— Record set —
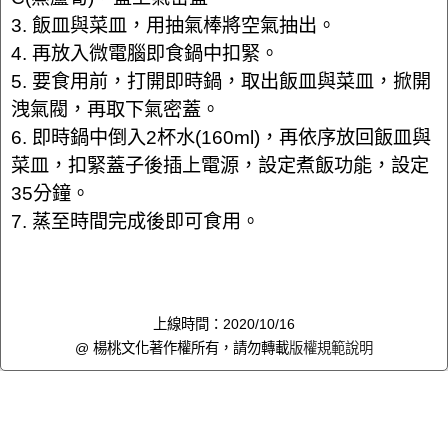
3. 飯皿與菜皿，用抽氣棒將空氣抽出。
4. 再放入微電腦即食鍋中扣緊。
5. 要食用前，打開即時鍋，取出飯皿與菜皿，掀開
洩氣閥，再取下氣密蓋。
6. 即時鍋中倒入2杯水(160ml)，再依序放回飯皿與
菜皿，扣緊蓋子後插上電源，設定煮飯功能，設定
35分鐘。
7. 蒸至時間完成後即可食用。
上線時間：2020/10/16
@ 楊桃文化著作權所有，請勿轉載
版權規範說明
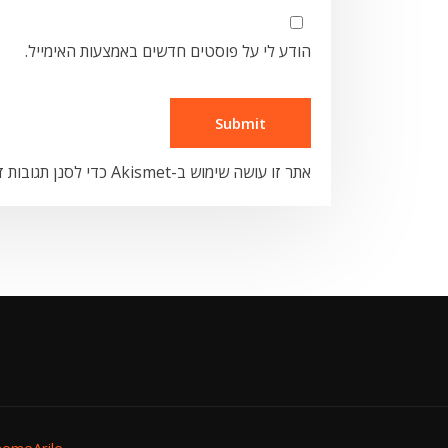
הודע לי על פוסטים חדשים באמצעות האימייל.
אתר זו עושה שימוש ב-Akismet כדי לסנן תגובות זבל.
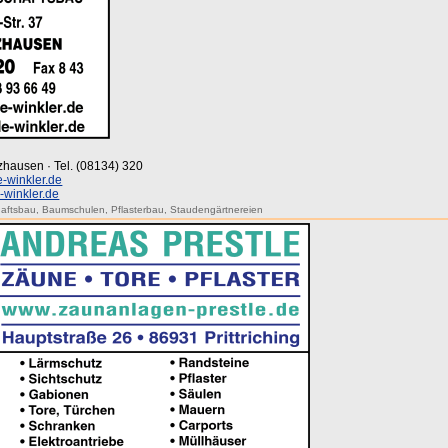
lzhausen · Tel. (08134) 320
-winkler.de
winkler.de
haftsbau
,
Baumschulen
,
Pflasterbau
,
Staudengärtnereien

— Action item —
In the records above, find the line containing "הודע לי על פוסטים חדשים באמצעות האימייל.". Reproduce it and every line after it through the last line, omitting pictures.

— Finished task —
הודע לי על פוסטים חדשים באמצעות האימייל.
אתר זו עושה שימוש ב-Akismet כדי לסנן תגובות זבל.
lzhausen · Tel. (08134) 320
-winkler.de
winkler.de
haftsbau
,
Baumschulen
,
Pflasterbau
,
Staudengärtnereien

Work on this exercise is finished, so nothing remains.